WORK TASK: The task calls for the lines below from the line with "looking for a bespoke rooflight solution, our" to the line with "Embed It & Share It", both ends included, copied exactly, without any pictures.

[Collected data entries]
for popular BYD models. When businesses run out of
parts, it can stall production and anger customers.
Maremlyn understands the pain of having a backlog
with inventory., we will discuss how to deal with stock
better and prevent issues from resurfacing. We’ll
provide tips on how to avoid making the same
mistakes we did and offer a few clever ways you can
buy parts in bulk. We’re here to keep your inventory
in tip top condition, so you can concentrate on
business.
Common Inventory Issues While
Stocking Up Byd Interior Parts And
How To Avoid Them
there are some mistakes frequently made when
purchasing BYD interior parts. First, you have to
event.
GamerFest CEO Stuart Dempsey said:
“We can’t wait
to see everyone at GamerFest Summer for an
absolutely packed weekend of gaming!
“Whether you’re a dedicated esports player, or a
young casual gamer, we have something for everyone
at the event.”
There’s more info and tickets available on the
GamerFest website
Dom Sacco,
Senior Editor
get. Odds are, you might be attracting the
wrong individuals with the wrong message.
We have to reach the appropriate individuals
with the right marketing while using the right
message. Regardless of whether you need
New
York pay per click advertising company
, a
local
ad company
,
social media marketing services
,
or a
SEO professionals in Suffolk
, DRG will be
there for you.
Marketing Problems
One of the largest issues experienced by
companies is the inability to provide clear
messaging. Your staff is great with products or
==
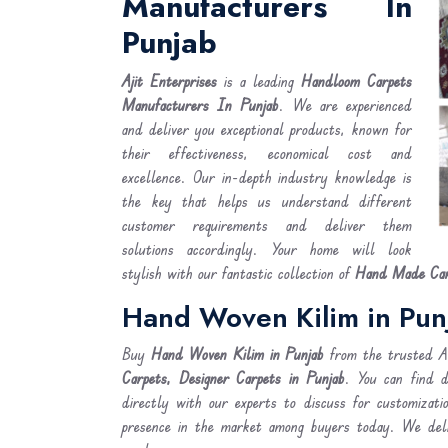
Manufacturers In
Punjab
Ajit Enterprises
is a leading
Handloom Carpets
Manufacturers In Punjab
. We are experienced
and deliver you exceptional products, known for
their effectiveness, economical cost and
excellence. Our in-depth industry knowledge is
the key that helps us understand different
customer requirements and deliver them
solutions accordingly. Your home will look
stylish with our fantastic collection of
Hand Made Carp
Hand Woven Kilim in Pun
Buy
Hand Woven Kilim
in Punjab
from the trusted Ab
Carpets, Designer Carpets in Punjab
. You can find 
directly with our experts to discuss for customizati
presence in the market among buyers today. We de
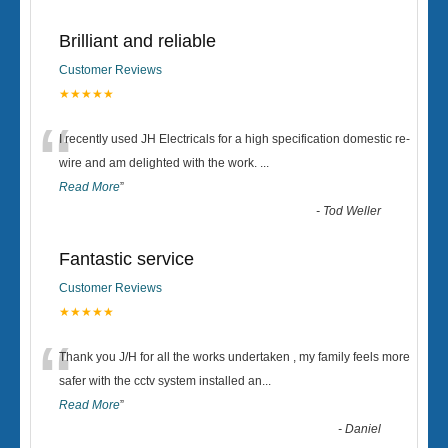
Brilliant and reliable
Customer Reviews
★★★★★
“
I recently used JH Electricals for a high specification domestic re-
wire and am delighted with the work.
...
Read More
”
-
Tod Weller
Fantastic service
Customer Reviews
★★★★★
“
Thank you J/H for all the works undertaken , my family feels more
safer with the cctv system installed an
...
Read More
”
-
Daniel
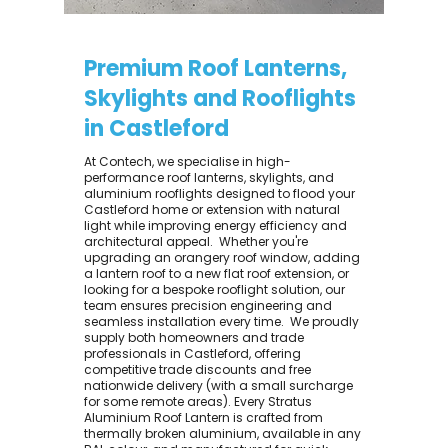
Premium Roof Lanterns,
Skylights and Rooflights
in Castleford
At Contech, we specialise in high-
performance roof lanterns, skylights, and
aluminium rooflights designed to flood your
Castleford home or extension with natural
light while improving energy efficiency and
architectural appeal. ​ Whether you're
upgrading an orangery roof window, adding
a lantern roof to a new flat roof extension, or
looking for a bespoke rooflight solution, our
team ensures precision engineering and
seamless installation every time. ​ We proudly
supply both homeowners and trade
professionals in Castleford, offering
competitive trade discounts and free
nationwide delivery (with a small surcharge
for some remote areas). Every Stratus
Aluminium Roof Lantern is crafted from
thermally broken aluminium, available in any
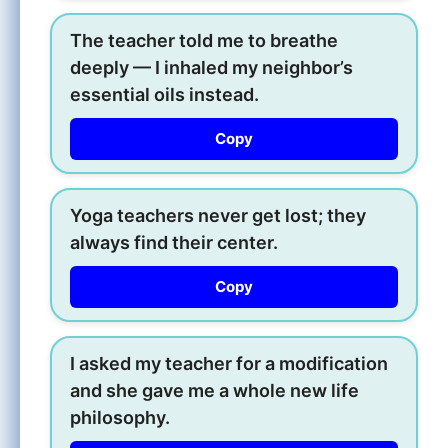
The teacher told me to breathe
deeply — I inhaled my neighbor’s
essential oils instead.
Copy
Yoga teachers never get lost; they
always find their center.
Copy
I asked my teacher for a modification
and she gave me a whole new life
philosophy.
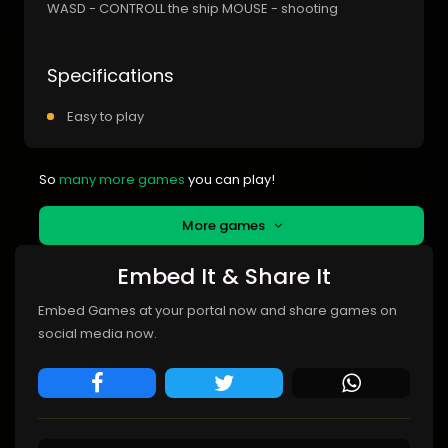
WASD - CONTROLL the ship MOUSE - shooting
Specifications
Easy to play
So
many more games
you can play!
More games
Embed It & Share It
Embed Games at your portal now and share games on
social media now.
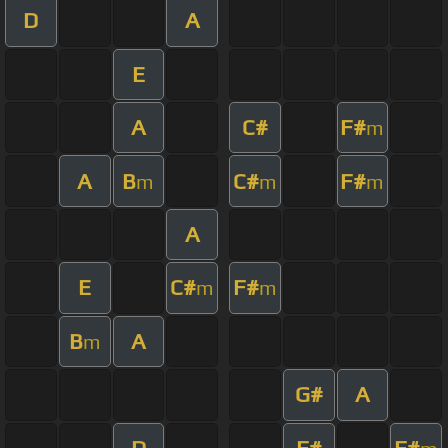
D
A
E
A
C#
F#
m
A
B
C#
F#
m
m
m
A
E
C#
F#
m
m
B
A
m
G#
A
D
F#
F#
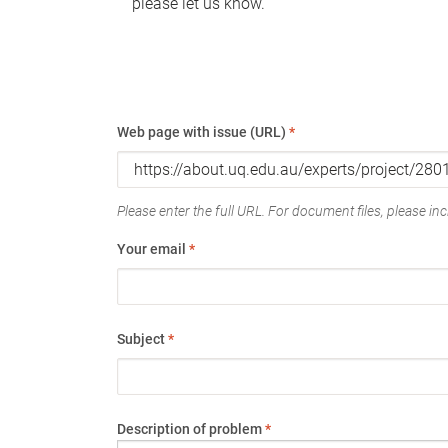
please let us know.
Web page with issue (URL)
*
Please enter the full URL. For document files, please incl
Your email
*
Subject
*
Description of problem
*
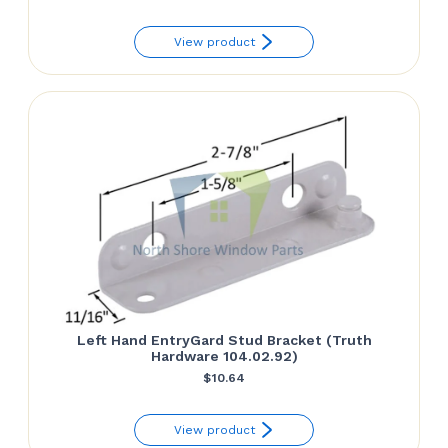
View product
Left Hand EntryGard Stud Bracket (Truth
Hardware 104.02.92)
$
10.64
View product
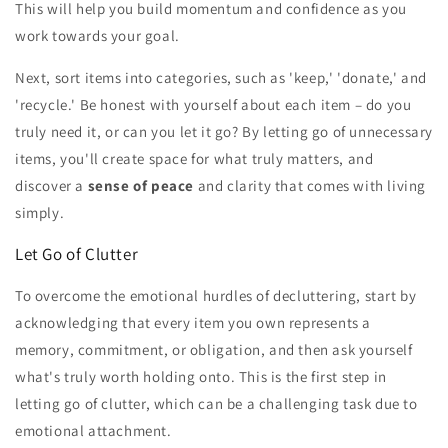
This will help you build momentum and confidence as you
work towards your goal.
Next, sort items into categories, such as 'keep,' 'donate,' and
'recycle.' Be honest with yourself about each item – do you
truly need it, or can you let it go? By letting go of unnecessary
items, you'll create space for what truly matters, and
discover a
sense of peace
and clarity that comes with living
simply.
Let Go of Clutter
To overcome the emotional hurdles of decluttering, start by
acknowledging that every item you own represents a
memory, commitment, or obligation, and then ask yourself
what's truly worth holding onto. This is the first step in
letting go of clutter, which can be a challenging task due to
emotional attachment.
* * *
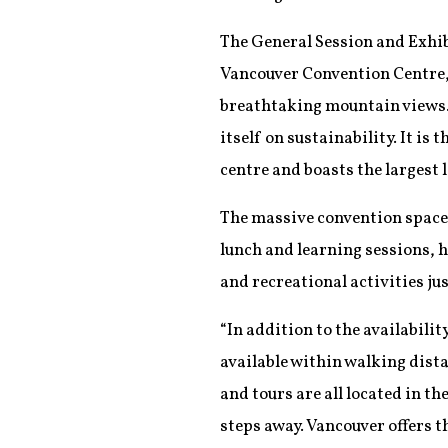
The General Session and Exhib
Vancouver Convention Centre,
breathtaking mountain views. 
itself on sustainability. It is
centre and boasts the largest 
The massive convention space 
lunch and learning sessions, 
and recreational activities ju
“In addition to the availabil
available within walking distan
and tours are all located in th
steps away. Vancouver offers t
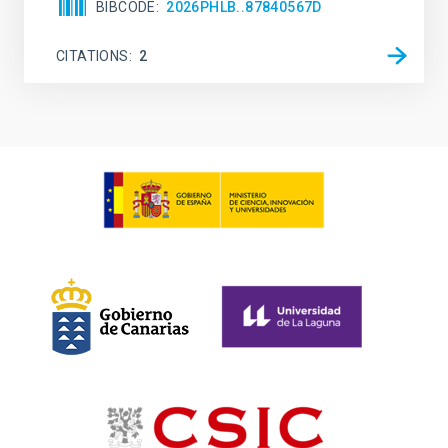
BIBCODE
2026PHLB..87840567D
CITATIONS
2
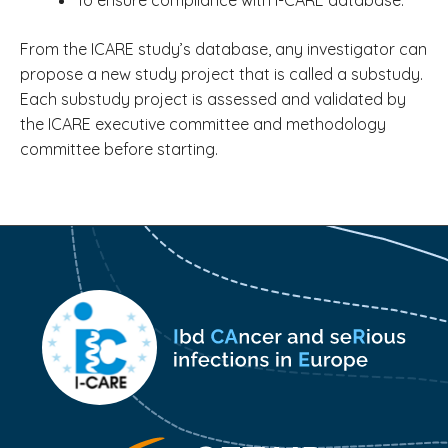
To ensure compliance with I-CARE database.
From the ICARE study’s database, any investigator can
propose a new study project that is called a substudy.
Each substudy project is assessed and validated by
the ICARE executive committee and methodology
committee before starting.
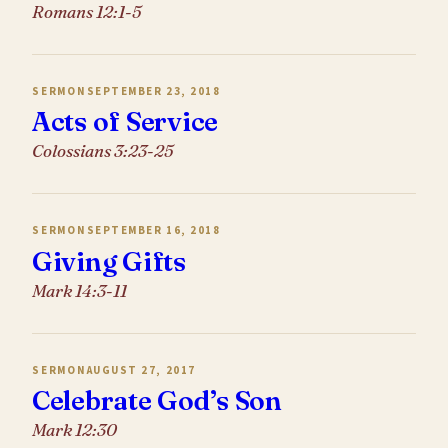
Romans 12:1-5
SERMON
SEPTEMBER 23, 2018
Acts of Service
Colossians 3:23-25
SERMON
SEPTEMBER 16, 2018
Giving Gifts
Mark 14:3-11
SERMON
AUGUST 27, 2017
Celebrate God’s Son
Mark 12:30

EXERCISE ANSWER:
looking for a bespoke rooflight solution, our
team ensures precision engineering and
seamless installation every time. ​ We proudly
supply both homeowners and trade
professionals in Castleford, offering
competitive trade discounts and free
nationwide delivery (with a small surcharge
for some remote areas). Every Stratus
Aluminium Roof Lantern is crafted from
thermally broken aluminium, available in any
The teacher told me to breathe
deeply — I inhaled my neighbor’s
essential oils instead.
Copy
Yoga teachers never get lost; they
always find their center.
Copy
I asked my teacher for a modification
and she gave me a whole new life
philosophy.
WASD - CONTROLL the ship MOUSE - shooting
Specifications
Easy to play
So
many more games
you can play!
More games
Embed It & Share It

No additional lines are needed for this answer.